I have explored myself to see what I can do and I find there is quite a lot. I can leave my body like I did before and come back safely. Limited space travel. I can go backwards to previous times and places, but willy nilly. No control. I can’t go forwards. Limited time travel. I can do silly things like cut a pack of cards and know which card will be face up. I can examine my opinions and consider their opposites. I can regard facts and walk around them to see what they look like from the other side. I am practising these things.
I’ve drawn and painted a lot. It’s my form of meditation. I’ve covered every surface in the house with my drawings. They’re on the walls, the doors, and the ceilings. Joel comes to visit regularly and likes to look at them. He brings Jenn so I’m getting to know her and when she’s here, we draw together. Jenn lives with Joel and Prinanna and this arrangement works well. Jenn is a happy child. Already beginning to read which is unusual at her age. Her little brother was born two weeks ago and they say he looks just like Jenn except perhaps for the nose.
Secrets that cannot be shared are heavy to carry. I am the only one who knows who Jenn’s father is. Jenn doesn’t know. Joel doesn’t know because he wouldn’t believe it when Layla told him. Lucas and Kandin don’t know. Does it matter?
Now that Layla’s gone, I’m the only one who knows that I killed Saul, but is she right? Would Lucas come to kill me if he knew? Would there be payback? Would a father kill a daughter to avenge a cousin brother? Would a girl be worth less than a man? If Lucas knew why I did it, would he understand? I think he might, but I’m not going to risk it. Let the dead sleep in their graves as someone once said. Except of course that they don’t. That is the last place you will find them. I see Saul everywhere and find hi
s spirit in birds and in the leaves of trees, in the way they rustle and create shapes and faces if you stare at them long enough. But I don’t see Layla’s face. Layla seems to be gone.
The biggest problem is my blood. I haven’t meditated long enough, haven’t painted long enough, haven’t sat and stared for long enough to be able to accept who has made me or what it means. I do not yet know who I am.
The food is ready and I’m hungry when I hear a shout.
‘Aulani, are you there?’
I’m surprised, but I know who it is.
‘Let me in,’ he says as he stands at the entrance to the path. I pick up the broom and go to greet him. I’m surprised that he waits. Why does he wait for me to let him in?
‘Hello, Kandin,’ I say. ‘What are you doing here?’
‘Chrissie got me out,’ he says. ‘She paid a large sum of money. Apparently, I am worth a lot.’
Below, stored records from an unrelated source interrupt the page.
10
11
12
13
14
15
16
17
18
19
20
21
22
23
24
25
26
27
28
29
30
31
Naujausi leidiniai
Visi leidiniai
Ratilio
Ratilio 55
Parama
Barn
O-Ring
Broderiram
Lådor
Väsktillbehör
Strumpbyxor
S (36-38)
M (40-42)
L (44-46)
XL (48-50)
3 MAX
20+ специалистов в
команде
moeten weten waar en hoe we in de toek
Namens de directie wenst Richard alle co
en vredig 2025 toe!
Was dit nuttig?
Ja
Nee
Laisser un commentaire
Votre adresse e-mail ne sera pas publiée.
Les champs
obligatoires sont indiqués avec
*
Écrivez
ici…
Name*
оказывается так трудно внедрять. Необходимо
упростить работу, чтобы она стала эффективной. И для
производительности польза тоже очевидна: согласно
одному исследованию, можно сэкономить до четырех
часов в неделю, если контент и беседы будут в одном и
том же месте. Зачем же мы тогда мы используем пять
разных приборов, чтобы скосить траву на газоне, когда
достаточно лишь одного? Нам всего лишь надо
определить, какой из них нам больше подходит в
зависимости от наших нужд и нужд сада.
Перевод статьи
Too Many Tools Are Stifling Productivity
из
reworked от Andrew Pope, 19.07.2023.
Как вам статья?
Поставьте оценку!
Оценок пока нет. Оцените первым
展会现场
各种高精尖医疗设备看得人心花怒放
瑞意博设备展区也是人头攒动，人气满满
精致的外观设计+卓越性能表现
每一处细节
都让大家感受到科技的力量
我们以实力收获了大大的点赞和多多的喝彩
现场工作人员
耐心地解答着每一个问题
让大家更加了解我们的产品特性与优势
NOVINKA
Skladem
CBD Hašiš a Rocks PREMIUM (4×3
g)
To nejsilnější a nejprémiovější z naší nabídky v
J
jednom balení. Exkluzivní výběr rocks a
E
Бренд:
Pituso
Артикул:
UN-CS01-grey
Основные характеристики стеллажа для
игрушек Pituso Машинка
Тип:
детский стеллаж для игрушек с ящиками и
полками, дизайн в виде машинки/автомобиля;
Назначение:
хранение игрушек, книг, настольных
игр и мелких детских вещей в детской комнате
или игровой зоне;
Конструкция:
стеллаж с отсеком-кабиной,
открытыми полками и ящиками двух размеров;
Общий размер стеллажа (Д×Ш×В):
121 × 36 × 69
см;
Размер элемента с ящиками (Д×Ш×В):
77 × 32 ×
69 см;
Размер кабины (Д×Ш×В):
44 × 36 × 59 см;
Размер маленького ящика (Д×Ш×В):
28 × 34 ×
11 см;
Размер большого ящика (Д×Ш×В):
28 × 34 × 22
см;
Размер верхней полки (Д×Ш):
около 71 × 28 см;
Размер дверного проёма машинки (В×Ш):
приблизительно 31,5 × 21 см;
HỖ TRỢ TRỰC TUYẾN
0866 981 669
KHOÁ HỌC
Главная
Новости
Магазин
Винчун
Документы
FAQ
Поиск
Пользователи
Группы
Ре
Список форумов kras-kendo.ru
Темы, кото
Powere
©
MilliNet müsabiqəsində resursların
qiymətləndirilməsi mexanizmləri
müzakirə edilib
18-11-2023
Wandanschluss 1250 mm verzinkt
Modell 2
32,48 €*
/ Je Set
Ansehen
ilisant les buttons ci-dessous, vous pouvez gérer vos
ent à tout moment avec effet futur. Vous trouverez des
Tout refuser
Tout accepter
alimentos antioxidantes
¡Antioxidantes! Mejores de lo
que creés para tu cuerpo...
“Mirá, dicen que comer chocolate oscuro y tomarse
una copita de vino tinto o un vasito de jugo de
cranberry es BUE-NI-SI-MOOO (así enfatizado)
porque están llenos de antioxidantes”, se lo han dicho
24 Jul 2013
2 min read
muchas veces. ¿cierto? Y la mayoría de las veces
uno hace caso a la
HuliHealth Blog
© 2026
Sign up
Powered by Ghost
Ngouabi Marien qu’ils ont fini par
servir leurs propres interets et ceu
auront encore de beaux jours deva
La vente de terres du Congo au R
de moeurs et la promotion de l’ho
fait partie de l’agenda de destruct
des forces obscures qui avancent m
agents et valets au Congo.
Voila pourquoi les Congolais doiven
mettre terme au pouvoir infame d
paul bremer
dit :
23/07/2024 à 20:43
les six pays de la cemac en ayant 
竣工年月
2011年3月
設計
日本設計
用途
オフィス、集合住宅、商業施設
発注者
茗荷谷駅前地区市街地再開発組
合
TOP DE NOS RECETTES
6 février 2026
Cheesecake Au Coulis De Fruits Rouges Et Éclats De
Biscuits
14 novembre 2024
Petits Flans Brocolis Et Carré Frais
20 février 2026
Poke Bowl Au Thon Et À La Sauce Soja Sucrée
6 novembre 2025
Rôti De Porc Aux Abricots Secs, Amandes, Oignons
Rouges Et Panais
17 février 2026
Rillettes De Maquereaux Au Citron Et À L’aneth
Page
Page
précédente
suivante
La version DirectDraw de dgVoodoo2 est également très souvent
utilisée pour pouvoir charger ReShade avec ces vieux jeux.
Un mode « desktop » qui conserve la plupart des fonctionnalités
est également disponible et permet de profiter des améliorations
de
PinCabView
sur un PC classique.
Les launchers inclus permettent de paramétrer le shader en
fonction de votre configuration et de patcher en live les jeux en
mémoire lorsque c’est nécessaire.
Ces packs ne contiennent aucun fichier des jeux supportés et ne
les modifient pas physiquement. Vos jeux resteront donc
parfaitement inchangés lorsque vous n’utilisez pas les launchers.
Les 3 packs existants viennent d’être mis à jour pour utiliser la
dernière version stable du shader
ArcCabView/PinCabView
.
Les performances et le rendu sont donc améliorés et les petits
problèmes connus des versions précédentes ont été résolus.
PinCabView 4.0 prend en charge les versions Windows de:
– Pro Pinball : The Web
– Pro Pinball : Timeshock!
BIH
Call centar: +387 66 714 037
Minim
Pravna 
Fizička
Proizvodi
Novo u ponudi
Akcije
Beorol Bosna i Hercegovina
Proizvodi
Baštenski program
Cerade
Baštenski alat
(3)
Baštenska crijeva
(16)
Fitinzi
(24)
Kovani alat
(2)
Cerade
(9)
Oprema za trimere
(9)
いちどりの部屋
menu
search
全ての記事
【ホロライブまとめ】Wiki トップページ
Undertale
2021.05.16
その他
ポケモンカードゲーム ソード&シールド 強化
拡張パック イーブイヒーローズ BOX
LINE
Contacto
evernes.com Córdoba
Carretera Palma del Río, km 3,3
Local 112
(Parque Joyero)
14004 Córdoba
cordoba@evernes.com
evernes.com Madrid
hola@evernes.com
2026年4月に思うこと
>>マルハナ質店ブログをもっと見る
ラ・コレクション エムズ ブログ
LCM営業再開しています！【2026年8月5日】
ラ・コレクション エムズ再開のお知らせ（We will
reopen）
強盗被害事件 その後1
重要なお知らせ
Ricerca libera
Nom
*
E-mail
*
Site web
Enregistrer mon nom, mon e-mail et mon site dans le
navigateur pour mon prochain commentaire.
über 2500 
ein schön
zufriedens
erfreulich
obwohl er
‘I’m sure you are,’ I say, ‘Come and put your things inside. The food’s ready so you’re just in time. Come and eat and then we can talk.’
I’m not surprised to see him, but neither am I pleased. Kandin is my enemy. My brother and my enemy. I knew he would come, but I’m surprised that he’s out of jail so quickly. I calculate. He has been in prison for only six months. We eat and then we talk a little. He goes to bed early because he’s tired. It’s a long climb up the mountain.
The next day I get ready to set off with him. I had been hoping to go alone and would have preferred that, but Kandin has got the tickets for us to go to Oxford. He is trying to take charge as he did in the past. He doesn’t understand that things have changed. He tells me we are due to leave in three days time.
We are both ready now, so I close the door and I open the circle to let him out.
‘Give us a kiss, Auli.’
He hasn’t changed so he doesn’t know that I am not his friend.
‘No,’ I reply.
Kandin shrugs then walks towards me. He doesn’t believe my answer. Doesn’t care.